A spokesman admitted immigration rules – which will soon be based on a new points based system that assesses the kind of skills Britain needs – required better enforcement, but pointed to recently published plans to overhaul the immigration department.

Today’s pamphlet was written as a submission to the Conservatives’ policy consultation on immigration, which shadow home affairs minister Damien Green said would herald a new debate on the subject that has traditionally been a controversial one for the party.

Former Tory leader Michael Howard came under fire for his anti-immigration and occasionally racist rhetoric at the last election – something that his successor, David Cameron, has said has no place in his new ‘modern, compassionate’ Conservative party.

However, the party appears to be relaxed about Mr Brazier’s contribution, saying it welcomed any efforts to inform the immigration debate, and the MP himself insisted he was not trying to return to the negative tone of last year’s campaign.

“There were concerns that in endlessly talking about immigration in the abstract, it was easy to portray us as racist instead of talking about the practical problems regarding immigration, such as the cost of living and road congestion,” he told politics.co.uk.

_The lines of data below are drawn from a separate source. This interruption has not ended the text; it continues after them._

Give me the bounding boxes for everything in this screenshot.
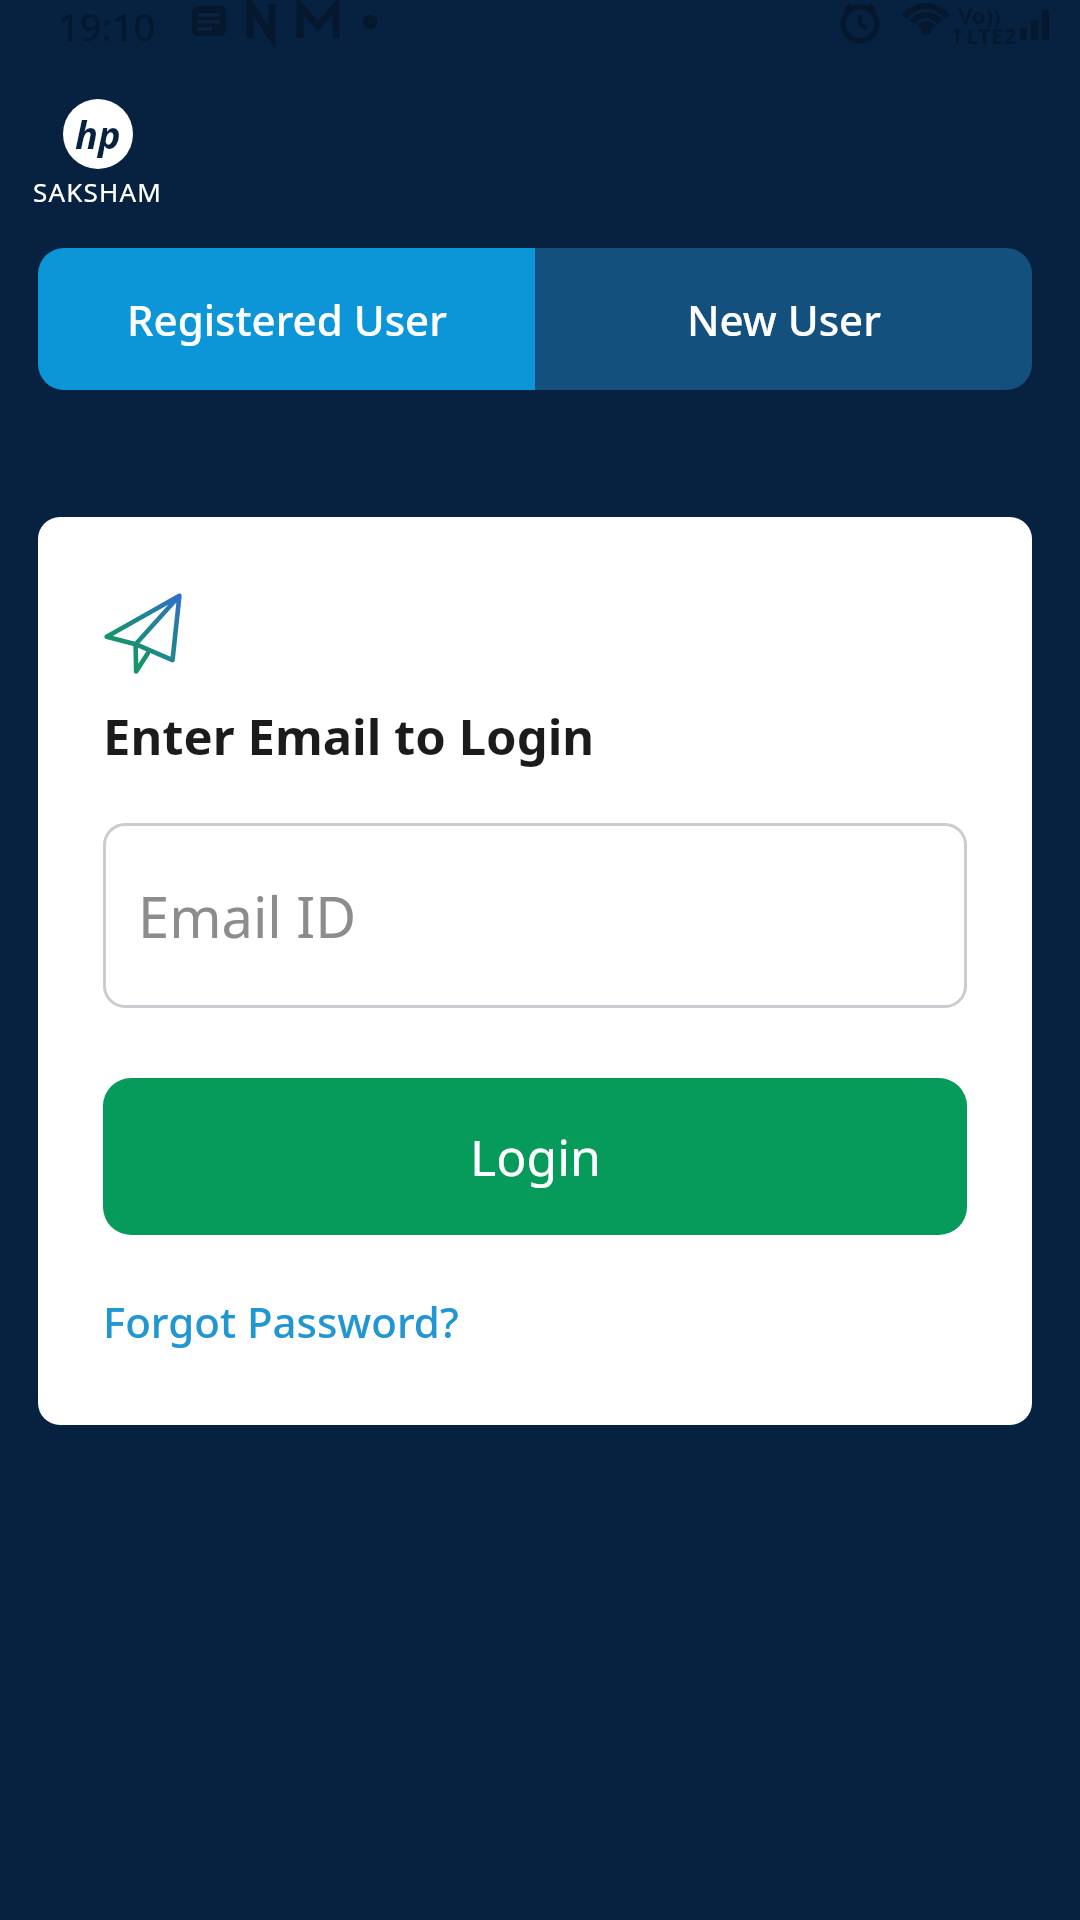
button[interactable]: Login	[103, 1078, 967, 1235]
staticText: New User	[687, 291, 881, 348]
staticText: Enter Email to Login	[103, 703, 595, 770]
button[interactable]: Email ID	[103, 823, 967, 1008]
staticText: ↑LTE2	[948, 20, 1016, 50]
staticText: SAKSHAM	[33, 174, 163, 209]
staticText: 19:10	[58, 0, 156, 48]
button[interactable]: New User	[535, 248, 1032, 390]
staticText: hp	[75, 108, 121, 160]
staticText: Login	[470, 1123, 601, 1191]
staticText: Email ID	[138, 878, 357, 954]
button[interactable]: Registered User	[38, 248, 535, 390]
button[interactable]: Forgot Password?	[103, 1293, 459, 1350]
staticText: Vo))	[958, 0, 1001, 30]
staticText: Registered User	[127, 291, 447, 348]
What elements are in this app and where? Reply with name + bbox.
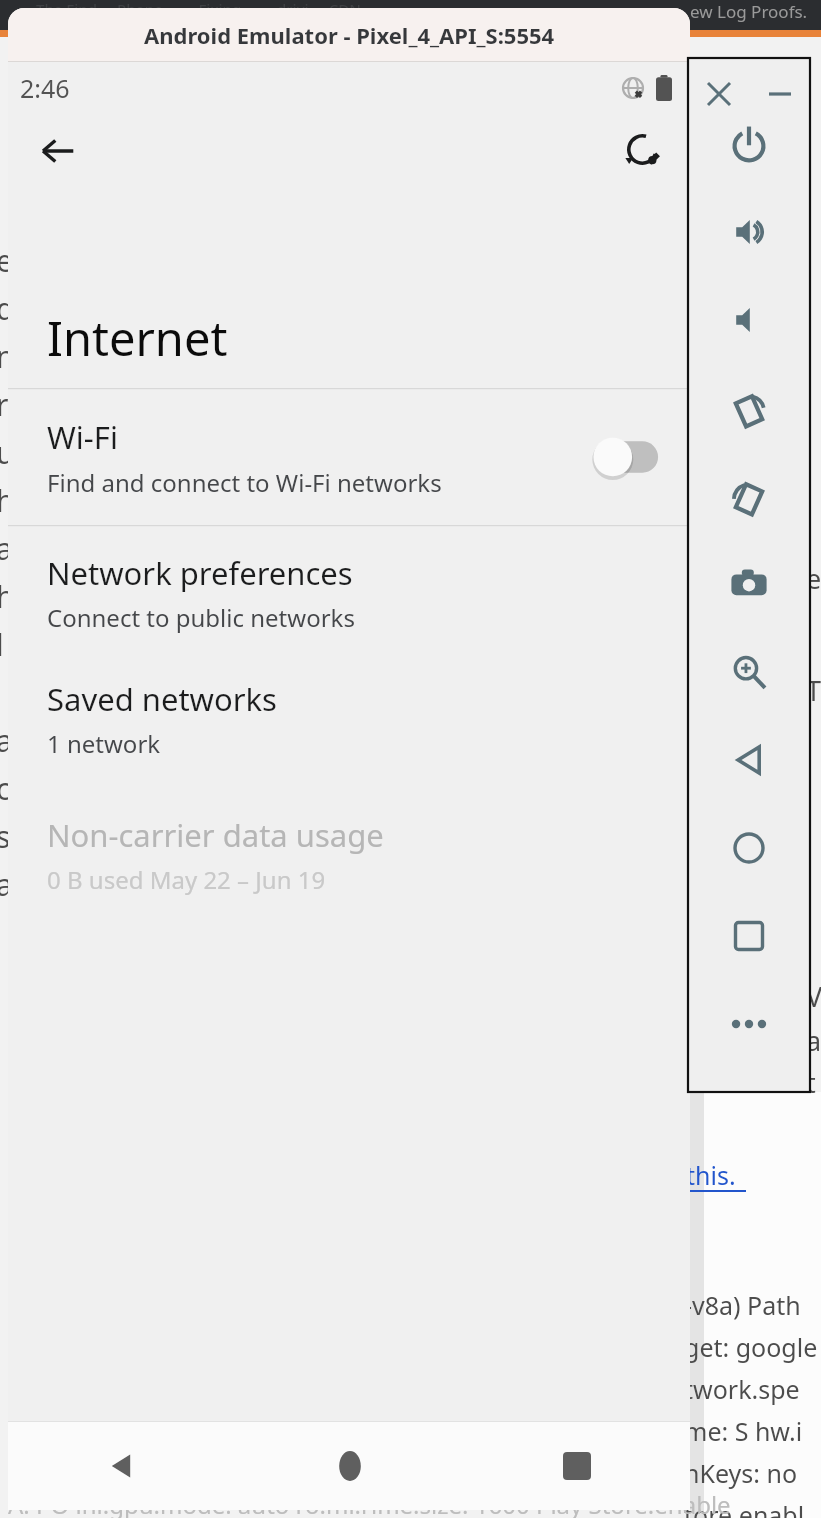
button[interactable]: Rotate right [688,452,810,540]
staticText: r [0,384,9,432]
button[interactable]: Take screenshot [688,540,810,628]
button[interactable]: Rotate left [688,364,810,452]
button[interactable]: Home [688,804,810,892]
staticText: T [806,672,821,709]
button[interactable]: Recent apps [463,1422,690,1510]
staticText: 2:46 [20,71,70,105]
staticText: e [0,240,13,288]
staticText: nKeys: no [684,1456,798,1490]
button[interactable]: More [688,980,810,1068]
staticText: a [0,528,13,576]
button[interactable]: Reset connectivity [614,121,674,181]
staticText: s [0,816,11,864]
button[interactable]: Wi-Fi [8,389,690,525]
staticText: A: PO ini.gpu.mode: auto ro.mi.rime.size… [8,1488,731,1518]
staticText: h [0,576,15,624]
staticText: a [0,720,13,768]
staticText: Saved networks [47,678,277,720]
staticText: e [806,560,821,597]
staticText: 1 network [47,727,161,760]
button[interactable]: Minimize emulator [749,58,810,130]
staticText: ew Log Proofs. [690,0,808,23]
button[interactable]: Volume down [688,276,810,364]
button[interactable]: Power [688,100,810,188]
staticText: me: S hw.i [684,1414,803,1448]
button[interactable]: Back [28,121,88,181]
button[interactable]: Close emulator [688,58,749,130]
staticText: u [0,432,15,480]
staticText: this. [686,1158,736,1192]
button[interactable]: Network preferences [8,544,690,642]
button[interactable]: Volume up [688,188,810,276]
staticText: a [806,1022,821,1059]
staticText: The Find··· Phone··· Fixing ··· drivi···… [36,0,374,19]
staticText: Non-carrier data usage [47,814,384,856]
staticText: V [806,978,821,1015]
button[interactable]: Zoom [688,628,810,716]
button[interactable] [590,434,664,480]
button[interactable]: Back [688,716,810,804]
staticText: tore.enabl [684,1498,805,1518]
staticText: get: google [684,1330,818,1364]
staticText: Wi-Fi [47,416,118,458]
staticText: d [0,288,15,336]
button[interactable]: Saved networks [8,670,690,768]
staticText: l [0,624,4,672]
button[interactable]: Back [8,1422,236,1510]
staticText: n [0,336,15,384]
staticText: h [0,480,15,528]
staticText: Find and connect to Wi-Fi networks [47,466,442,499]
staticText: Internet [47,306,228,370]
button[interactable]: Home [236,1422,463,1510]
staticText: a [0,864,13,912]
staticText: t [806,1064,816,1101]
staticText: -v8a) Path [684,1288,801,1322]
staticText: Network preferences [47,552,353,594]
staticText: twork.spe [684,1372,800,1406]
button: Non-carrier data usage [8,806,690,904]
button[interactable]: Recent apps [688,892,810,980]
staticText: c [0,768,11,816]
staticText: Android Emulator - Pixel_4_API_S:5554 [144,20,555,50]
staticText: Connect to public networks [47,601,355,634]
staticText: 0 B used May 22 – Jun 19 [47,863,326,896]
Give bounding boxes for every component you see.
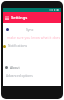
staticText: make sure you know what it does <box>7 35 61 40</box>
staticText: Advanced options <box>6 74 33 78</box>
staticText: Sync <box>26 27 34 32</box>
staticText: Notifications <box>8 44 27 48</box>
button[interactable]: About <box>3 64 61 70</box>
staticText: Settings <box>11 15 28 21</box>
button[interactable]: Notifications <box>3 42 61 50</box>
staticText: About <box>10 65 20 70</box>
button[interactable]: make sure you know what it does <box>3 33 61 42</box>
button[interactable]: Sync <box>3 26 61 33</box>
button[interactable]: Navigation menu <box>3 12 11 23</box>
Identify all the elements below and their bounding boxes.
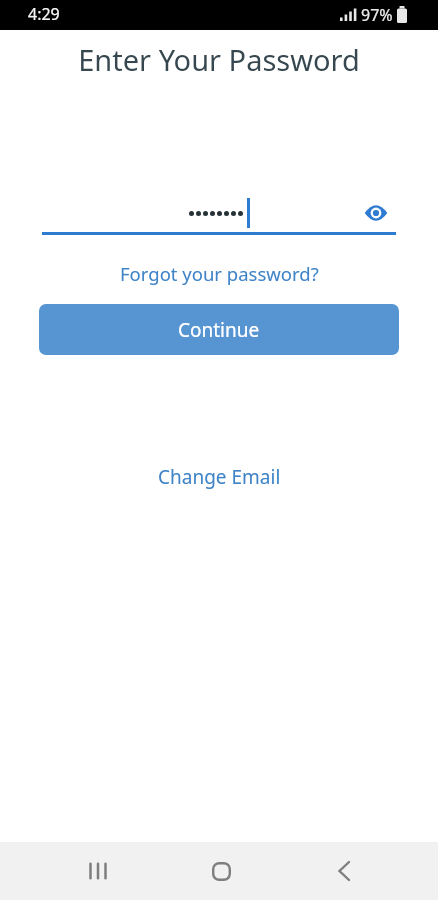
- staticText: 97%: [361, 4, 393, 26]
- button[interactable]: Continue: [39, 304, 399, 355]
- button[interactable]: [69, 842, 127, 900]
- button[interactable]: [361, 198, 391, 228]
- staticText: Continue: [178, 317, 260, 343]
- staticText: Forgot your password?: [120, 261, 319, 286]
- staticText: 4:29: [28, 3, 60, 25]
- staticText: Enter Your Password: [0, 40, 438, 79]
- staticText: Change Email: [158, 464, 281, 490]
- button[interactable]: Forgot your password?: [120, 261, 319, 286]
- button[interactable]: [315, 842, 373, 900]
- button[interactable]: Change Email: [158, 464, 281, 490]
- button[interactable]: [192, 842, 250, 900]
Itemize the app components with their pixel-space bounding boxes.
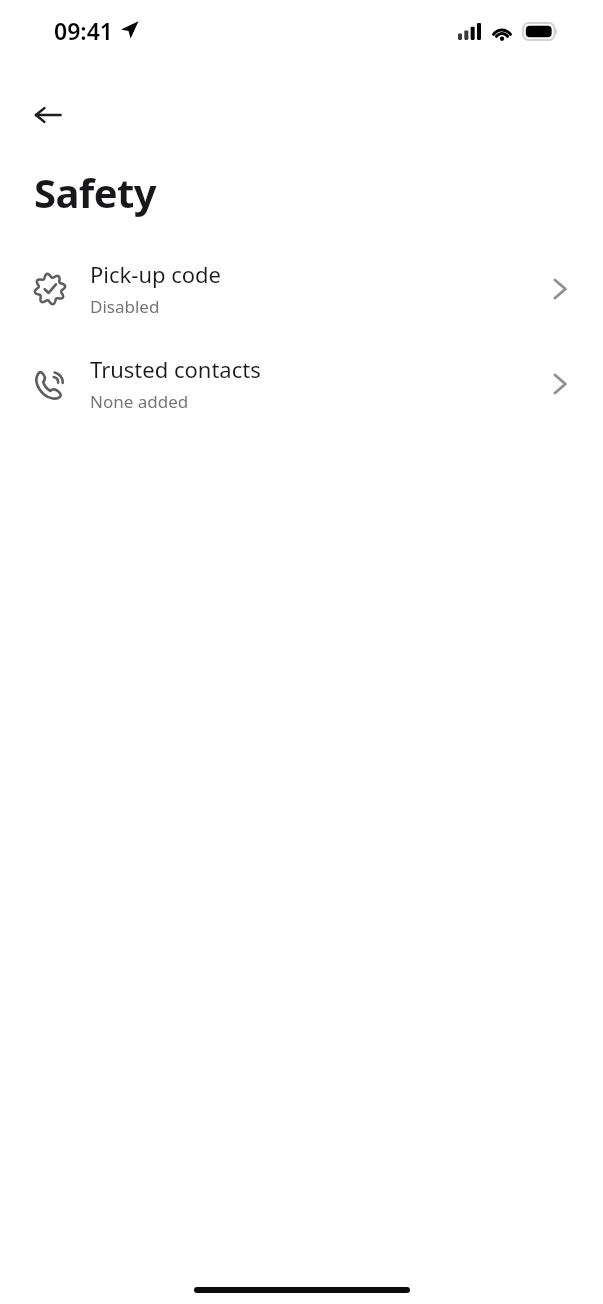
button[interactable]: Trusted contacts bbox=[0, 336, 603, 431]
staticText: Pick-up code bbox=[90, 259, 222, 289]
staticText: Safety bbox=[34, 165, 156, 219]
button[interactable]: Back bbox=[22, 89, 74, 141]
staticText: None added bbox=[90, 390, 189, 413]
staticText: 09:41 bbox=[54, 15, 113, 46]
button[interactable]: Pick-up code bbox=[0, 241, 603, 336]
staticText: Disabled bbox=[90, 295, 160, 318]
staticText: Trusted contacts bbox=[90, 354, 261, 384]
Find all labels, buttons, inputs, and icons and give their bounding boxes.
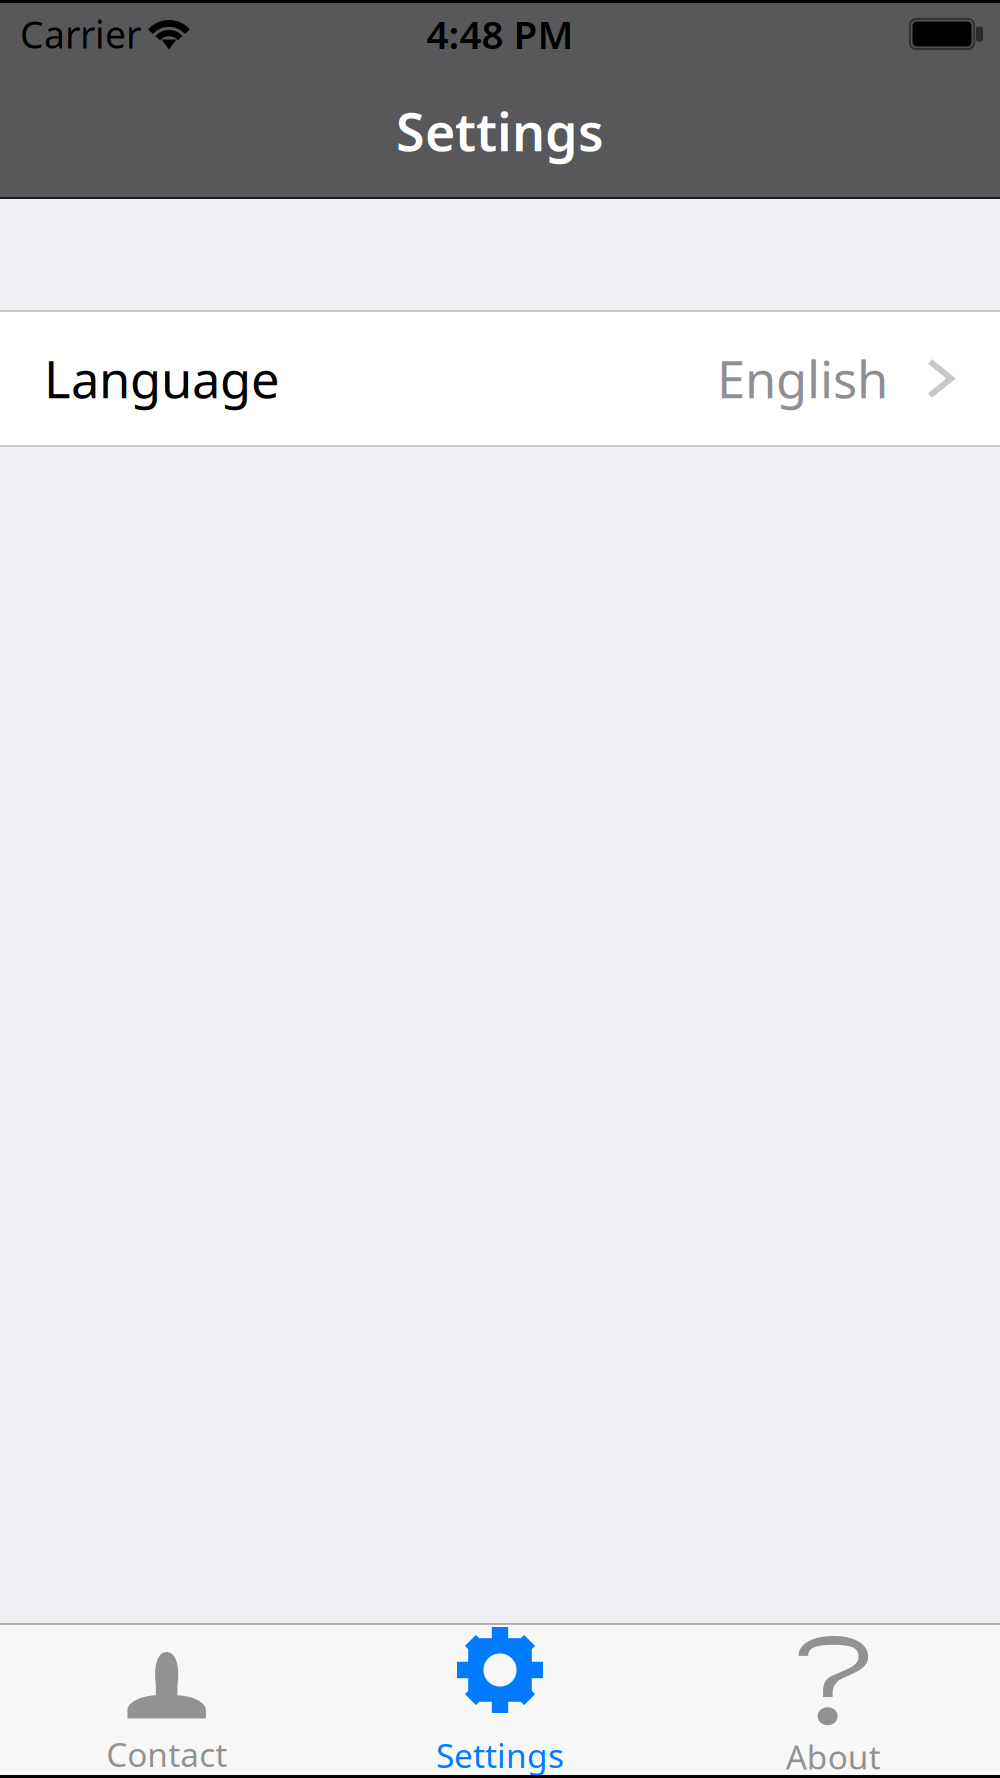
staticText: Contact bbox=[106, 1732, 227, 1776]
staticText: About bbox=[786, 1734, 881, 1778]
staticText: Settings bbox=[436, 1733, 564, 1777]
staticText: English bbox=[717, 345, 888, 412]
staticText: Language bbox=[44, 345, 280, 412]
button[interactable]: Contact bbox=[0, 1625, 333, 1775]
staticText: 4:48 PM bbox=[426, 8, 574, 60]
button[interactable]: About bbox=[667, 1625, 1000, 1775]
button[interactable]: Settings bbox=[333, 1625, 667, 1775]
staticText: Carrier bbox=[20, 9, 141, 59]
button[interactable]: Language bbox=[0, 312, 1000, 445]
staticText: Settings bbox=[396, 96, 604, 166]
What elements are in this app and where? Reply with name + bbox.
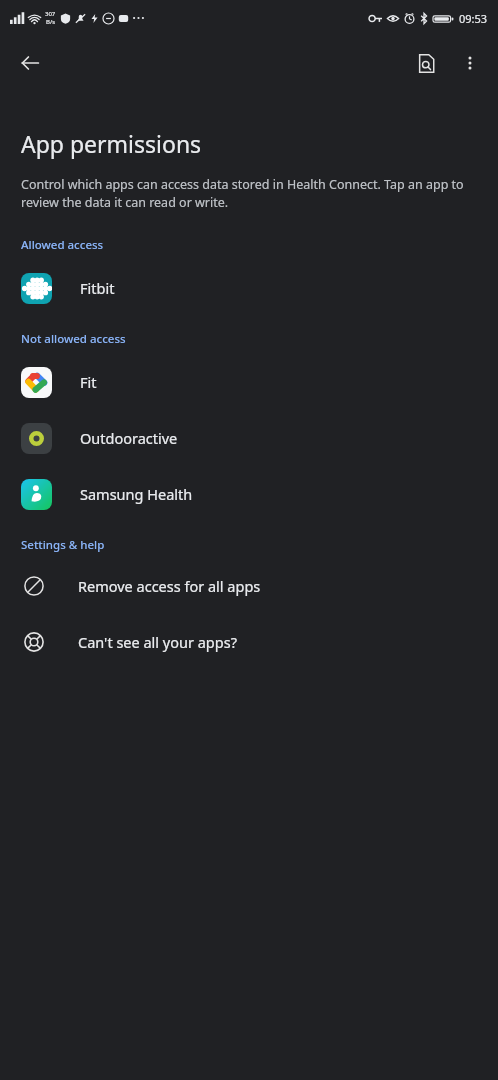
- button[interactable]: Search in page: [404, 41, 448, 85]
- staticText: B/s: [46, 18, 56, 26]
- staticText: Allowed access: [21, 237, 104, 253]
- staticText: 09:53: [459, 11, 488, 26]
- button[interactable]: Outdooractive: [0, 417, 498, 459]
- staticText: Remove access for all apps: [78, 576, 261, 596]
- button[interactable]: More options: [448, 41, 492, 85]
- staticText: App permissions: [21, 128, 202, 159]
- button[interactable]: Can't see all your apps?: [0, 625, 498, 659]
- staticText: Control which apps can access data store…: [21, 176, 482, 211]
- button[interactable]: Back: [8, 41, 52, 85]
- staticText: 307: [45, 10, 56, 18]
- button[interactable]: Fitbit: [0, 267, 498, 309]
- button[interactable]: Samsung Health: [0, 473, 498, 515]
- staticText: Can't see all your apps?: [78, 632, 237, 652]
- staticText: Settings & help: [21, 537, 105, 553]
- staticText: Not allowed access: [21, 331, 126, 347]
- staticText: Fit: [80, 372, 97, 392]
- button[interactable]: Remove access for all apps: [0, 569, 498, 603]
- button[interactable]: Fit: [0, 361, 498, 403]
- staticText: Samsung Health: [80, 484, 193, 504]
- staticText: Fitbit: [80, 278, 115, 298]
- staticText: Outdooractive: [80, 428, 178, 448]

In his pamphlet, Mr Brazier notes that the government’s own analysis predicts an extra 200,000 homes will be needed each year between 2003 and 2026 to cope with rising demand, 31 per cent of which is fuelled by immigration.

But he says that pressure on housing and other services were managed in the past not by building new homes wherever possible, but by taking advantage of the large numbers of Britons moving abroad to keep the population under control.

Despite currently high emigration levels, however, there are still more people coming in to the country, Mr Brazier warned. He said that instead of trying to manage the effects of immigration, ministers should aim to cut back immigration to below emigration levels.

He recommends a tightening up on the issuing of work permits, and says it is “not too late” for the government to follow other European countries and refuse to accept citizens from Bulgaria and Romania, which join the EU next year, until some time in the future.